Barber Conable lived a noble life and eventually found himself as the top Republican on the powerful House Ways and Means Committee in the late 1970s. His district was Upstate New York, home to the likes of Eastman Kodak and Xerox, the corporate power brokers of that time. It turns out that the senior executives at those companies were looking to find a way to invest their deferred compensation in the equity markets while avoiding all taxes until actual receipt of the proceeds. As a solution for a few fat-cats, an obscure section numbered 401(k) was appended to the Revenue Act of 1978 and therein began the death knell of the paternalistic defined benefit plan.
Today, very few workers are covered by a defined benefit plan. They are mostly the province of public pension plans, collectively bargained union contracts, and pay-as-you-go sovereign promises that will all someday need a CARES Act bailout of their own (filed under SOS). It only took until the mid-1990s for the majority of the workforce to be covered by self-funded 401(k) retirement plans for the first time, and that dominance has only grown over the last several decades. We have handed off the twin complexities of investment and longevity risk absent any accountability or responsibility as to how this might end.
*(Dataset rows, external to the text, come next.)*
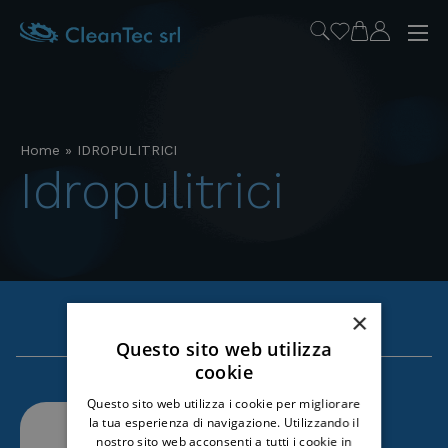
Home
»
IDROPULITRICI
idropulitrici
×
Questo sito web utilizza
cookie
Questo sito web utilizza i cookie per migliorare
la tua esperienza di navigazione. Utilizzando il
nostro sito web acconsenti a tutti i cookie in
This backdrop provides the perfect segue and call to action that are the underpinnings of CAIA Association’s The Next Decade of Alternative Investments: From Adolescence to Responsible Citizenship. Managing risk is a very complex task especially when the risk-free rate is set at zero, destroying the power of compounding even before contemplating inflation. The ability to take said risk is a function of age which can take on many forms, including the risk tolerance (or lack thereof) of a 65-year-old retiree who could potentially live for another 30+ years, where products based on long-term outcomes are lacking in so many ways.
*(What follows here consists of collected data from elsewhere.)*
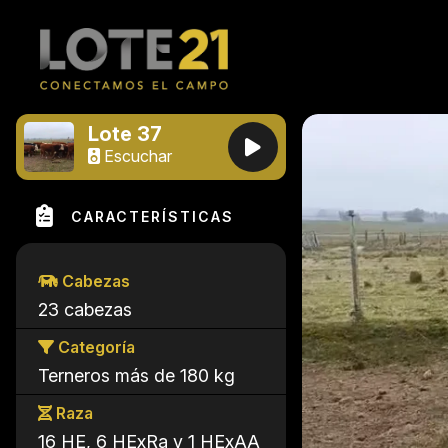
Lote 37
Escuchar
CARACTERÍSTICAS
Cabezas
23 cabezas
Categoría
Terneros más de 180 kg
Raza
16 HE, 6 HExRa y 1 HExAA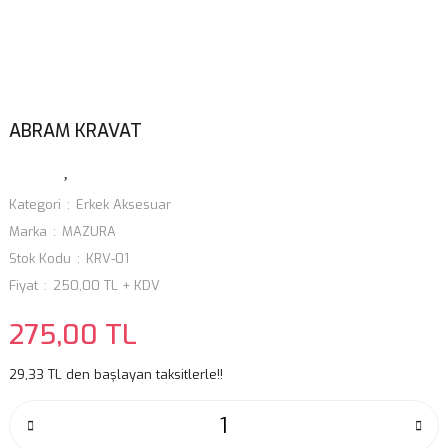
ABRAM KRAVAT
Kategori
Erkek Aksesuar
Marka
MAZURA
Stok Kodu
KRV-01
Fiyat
250,00 TL + KDV
275,00 TL
29,33 TL den başlayan taksitlerle!!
Think about the gray matter under the atrophying defined benefit scheme: a very sophisticated CIO investor office, long on credentials like CAIA, CFA and PhD; a smart pension consultant replete with a team of actuaries in the learned middle, and the triumvirate was rounded out with the asset manager offering access to all types of products across the entirety of the risk premia spectrum. How is it possibly acceptable to take all of these complexities, enveloped in such a sophisticated brain-trust, and dump them on the lap of Jane Q. Public and simply walk away in the hope that it will end well?
Our piece calls for all of us to take back part of the narrative and some of the responsibility beginning with education. We must approach every investor with informed consent and a commitment to help them understand and navigate a dizzying array of product offerings. Transparency must always be front and center and we need to recognize and resolve the agency problem so eloquently brought forward by the late Jack Bogle. Your client will be increasingly less sophisticated and will need your professional advice. Do not ever allow yourself to take advantage of that situation.
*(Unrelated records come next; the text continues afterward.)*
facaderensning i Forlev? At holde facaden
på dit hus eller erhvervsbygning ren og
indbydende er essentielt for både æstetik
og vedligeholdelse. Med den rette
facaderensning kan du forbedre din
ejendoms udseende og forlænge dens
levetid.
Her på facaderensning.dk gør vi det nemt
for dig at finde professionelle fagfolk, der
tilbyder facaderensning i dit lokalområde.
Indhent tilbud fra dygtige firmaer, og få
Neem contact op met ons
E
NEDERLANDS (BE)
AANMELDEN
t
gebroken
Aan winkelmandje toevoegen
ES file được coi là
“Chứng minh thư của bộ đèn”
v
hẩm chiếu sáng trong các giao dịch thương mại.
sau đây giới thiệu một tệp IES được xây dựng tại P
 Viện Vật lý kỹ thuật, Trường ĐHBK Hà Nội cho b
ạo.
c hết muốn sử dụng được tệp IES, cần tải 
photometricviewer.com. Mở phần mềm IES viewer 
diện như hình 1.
The final two calls-to-action really come back to the basics of a sound investment plan focused on diversification, which can only occur with fair and unfettered democratization of portfolio solutions. As markets become more efficient, the former becomes more elusive, especially when one is looking to find the pure beta exposure with often an alpha expectation/fee sitting on top. The recent movement by some global regulators to provide greater access to the private markets, especially at a time when that has become the new home for capital formation, must be very carefully embraced via the aforementioned education and transparency.
Our great industry will never become a respected profession unless we embrace this four-point call to action. The stakes are high, and it is the very neck of sound retirement outcomes that we have laid bare to our own version of an evil barber from Fleet Street. Let’s take back that narrative and put our clients first.
Seek diversification, education and know your risk tolerance. Investing is for the long term.